It’s hard to know you’re “living” a true crime story when you’re in the middle of it. It might just seem like this is your childhood: it’s yours, you know it’s weird, but is it that weird? All childhoods are weird, especially when you read a lot and are obsessed with serial killers. That was me at eight years old when my mother suddenly died, and various relatives (my older brother and my aunt among them) suspected that my father had killed her. They just didn’t tell me until years later.
Given that, it’s telling that I’ve grown up to make my living as a true crime writer. I’m the senior writer for ABC’s 20/20, and featuring true crime stories has become our lifeblood. Murder and mystery, most often climaxing in a big courtroom drama. For the last few years, we’ve taken documentary-like deep dives into the big “all-star” murders (Manson, the Menendez Brothers, Robert Blake, the BTK killer, the Mommy Dead and Dearest case), as well as lesser known but no less juicy cases—so many they “bleed” from one to the next, and I can’t keep track. Was that the antifreeze or the cyanide one?

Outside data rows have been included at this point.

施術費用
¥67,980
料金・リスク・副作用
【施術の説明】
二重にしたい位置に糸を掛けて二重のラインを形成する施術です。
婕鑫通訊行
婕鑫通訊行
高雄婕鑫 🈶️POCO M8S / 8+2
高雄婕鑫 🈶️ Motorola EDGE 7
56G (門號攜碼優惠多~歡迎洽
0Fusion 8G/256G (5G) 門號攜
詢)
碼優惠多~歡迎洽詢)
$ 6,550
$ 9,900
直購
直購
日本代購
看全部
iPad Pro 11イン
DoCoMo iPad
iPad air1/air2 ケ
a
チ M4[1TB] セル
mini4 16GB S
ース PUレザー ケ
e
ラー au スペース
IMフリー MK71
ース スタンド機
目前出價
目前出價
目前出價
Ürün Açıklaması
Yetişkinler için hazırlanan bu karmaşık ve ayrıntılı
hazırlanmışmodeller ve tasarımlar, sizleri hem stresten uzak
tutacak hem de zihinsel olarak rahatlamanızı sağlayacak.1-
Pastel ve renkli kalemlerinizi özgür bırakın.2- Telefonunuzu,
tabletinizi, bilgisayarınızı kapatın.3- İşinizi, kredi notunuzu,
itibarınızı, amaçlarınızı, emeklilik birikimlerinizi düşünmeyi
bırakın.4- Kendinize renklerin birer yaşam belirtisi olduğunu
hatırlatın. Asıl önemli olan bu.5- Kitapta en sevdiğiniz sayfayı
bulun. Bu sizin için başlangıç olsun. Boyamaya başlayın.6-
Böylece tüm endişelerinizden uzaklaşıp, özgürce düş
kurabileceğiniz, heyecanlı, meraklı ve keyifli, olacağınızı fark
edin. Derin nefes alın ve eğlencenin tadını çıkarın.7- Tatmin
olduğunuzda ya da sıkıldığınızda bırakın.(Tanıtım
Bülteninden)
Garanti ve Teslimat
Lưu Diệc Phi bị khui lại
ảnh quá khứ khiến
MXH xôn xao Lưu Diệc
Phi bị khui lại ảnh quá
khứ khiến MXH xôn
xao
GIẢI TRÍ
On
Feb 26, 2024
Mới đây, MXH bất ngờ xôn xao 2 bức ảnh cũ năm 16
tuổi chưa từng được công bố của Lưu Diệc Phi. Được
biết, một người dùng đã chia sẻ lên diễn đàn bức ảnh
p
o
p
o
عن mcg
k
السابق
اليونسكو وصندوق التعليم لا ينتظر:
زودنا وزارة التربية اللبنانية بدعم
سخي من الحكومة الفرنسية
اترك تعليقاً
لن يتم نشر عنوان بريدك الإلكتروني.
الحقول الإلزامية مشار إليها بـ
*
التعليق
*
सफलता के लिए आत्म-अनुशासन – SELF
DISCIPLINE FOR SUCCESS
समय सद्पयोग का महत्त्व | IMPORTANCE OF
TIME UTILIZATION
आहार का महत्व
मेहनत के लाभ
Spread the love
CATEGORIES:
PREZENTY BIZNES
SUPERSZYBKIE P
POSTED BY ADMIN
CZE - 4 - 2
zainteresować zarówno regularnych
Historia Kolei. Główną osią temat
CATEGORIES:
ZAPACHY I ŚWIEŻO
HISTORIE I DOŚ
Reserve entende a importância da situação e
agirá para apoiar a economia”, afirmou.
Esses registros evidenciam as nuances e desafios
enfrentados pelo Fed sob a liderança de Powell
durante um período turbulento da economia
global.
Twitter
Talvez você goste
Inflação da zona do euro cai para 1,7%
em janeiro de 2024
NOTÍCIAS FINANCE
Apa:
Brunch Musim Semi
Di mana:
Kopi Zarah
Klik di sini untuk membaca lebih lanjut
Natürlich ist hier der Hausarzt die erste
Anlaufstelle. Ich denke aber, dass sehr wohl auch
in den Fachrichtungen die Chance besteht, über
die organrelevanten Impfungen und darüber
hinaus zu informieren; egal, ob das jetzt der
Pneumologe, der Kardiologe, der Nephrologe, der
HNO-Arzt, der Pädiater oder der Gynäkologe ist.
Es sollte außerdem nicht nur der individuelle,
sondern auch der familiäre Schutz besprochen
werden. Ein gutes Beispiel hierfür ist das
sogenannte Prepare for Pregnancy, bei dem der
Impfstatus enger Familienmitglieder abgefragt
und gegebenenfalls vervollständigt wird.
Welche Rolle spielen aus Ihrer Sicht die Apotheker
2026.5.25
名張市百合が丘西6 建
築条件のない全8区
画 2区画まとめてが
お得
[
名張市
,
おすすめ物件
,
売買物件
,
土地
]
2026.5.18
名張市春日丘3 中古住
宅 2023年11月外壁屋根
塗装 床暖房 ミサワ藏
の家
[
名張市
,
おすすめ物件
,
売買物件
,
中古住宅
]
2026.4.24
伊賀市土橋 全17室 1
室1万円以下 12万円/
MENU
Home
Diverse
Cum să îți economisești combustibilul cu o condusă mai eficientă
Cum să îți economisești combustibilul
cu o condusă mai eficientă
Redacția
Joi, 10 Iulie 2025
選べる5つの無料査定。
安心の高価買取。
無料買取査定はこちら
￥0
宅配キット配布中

No, that was the insurance fraud. I thought that was the shipboard murder. The couple tied up? No, remember—that’s the one where he got his penis cut off! Just another day at the office. .
That is, until the Martin MacNeill murder. I would never forget that one because the very same thing had seemingly happened in my own family. MacNeill was a Utah doctor and father who killed his wife so he could be with his new girlfriend, the memorably named “Gypsy.” (How I remember us snickering at her name, while at the same time I was having the worst flashback of my life.) The not-so-good Dr. MacNeill was having a midlife crisis. He was starting to work out and improve his appearance, and he wanted his wife, Michelle, to do the same, only with plastic surgery. Begrudgingly, she did, and Martin began feeding her a lot of “pain medicine.” Michelle got suspicious and told her college-aged daughters, “If anything happens to me, your father did it.” Next thing you know, something did happen: she “accidentally” drowned in the bathtub, and MacNeill forced a quick burial with no autopsy. Before she’s barely in her grave, Gypsy, the new “babysitter,” shows up. But instead of going home at night, she goes up to Daddy’s bedroom to babysit him too. Soon, they’re married.
The plot twists were eerily similar to those of my childhood, although it took decades to recognize they were actually “clues.” My mother had called my older brother, who was away at college, just weeks before her death, to tell him she was leaving our father, that “something was going on.” My father wouldn’t agree to an autopsy, and the very last name in my mother’s funeral register was my new babysitter’s/stepmother’s, as if she had quickly scribbled it in just before the coffin was shut. (Gypsy also showed up uninvited to the “late Mrs. MacNeill’s” funeral.) Amidst the whispers, Martin MacNeill and my father both got remarried only months after their wives’ deaths. (Unlike in the Gypsy story, however, I eventually came to love my stepmother.) MacNeill was ultimately found guilty of murder and sent to prison, where he killed himself. Gypsy was never charged. My father never went before judge and jury either; I just judged him in silence.
Normally I’m the class clown during our weekly show screenings at 20/20 in an attempt to alleviate the grimness, but I was unusually silent for the screening of the show we titled “The Perfect Nanny.” I openly share a lot—TMI, some would say—but could I share this? It was the final dirty little secret in my family. My dad had his problems, but was he really a cold-blooded, calculating killer? It had never been proven (or even explored, really), and the competing theory that my mother killed herself was equally plausible.
At seven and eight years old I was already obsessed with and terrified of murder and “true crime” (even though it wasn’t yet called that). My 1960s cinema diet consisted of movies like In Cold Blood; The Psychopath; Die, Die My Darling, and Picture Mommy Dead. A neighbor down the street, the mother of one of my best friends, had once been held captive by an escaped convict; I begged her to tell me the story of her “five hours in hell” over and over again. After hearing the story of Richard Speck and the eight student nurses he killed, I started practicing how quickly I could roll under my bed the way one of the nurses did to save her life. With the ghosts of the Clutters from In Cold Blood in my head, I refused to visit an aunt who lived out in the country (near the cemetery where my mother was buried, by the way). When my older brother had to spend time in Dallas’s Parkland Memorial Hospital, I wandered the halls trying to find out where they had operated on President Kennedy.
So, writing true crime now? Turning my family story into a novel about my mother’s mysterious death? You could say it’s the job I’ve been preparing for all my life.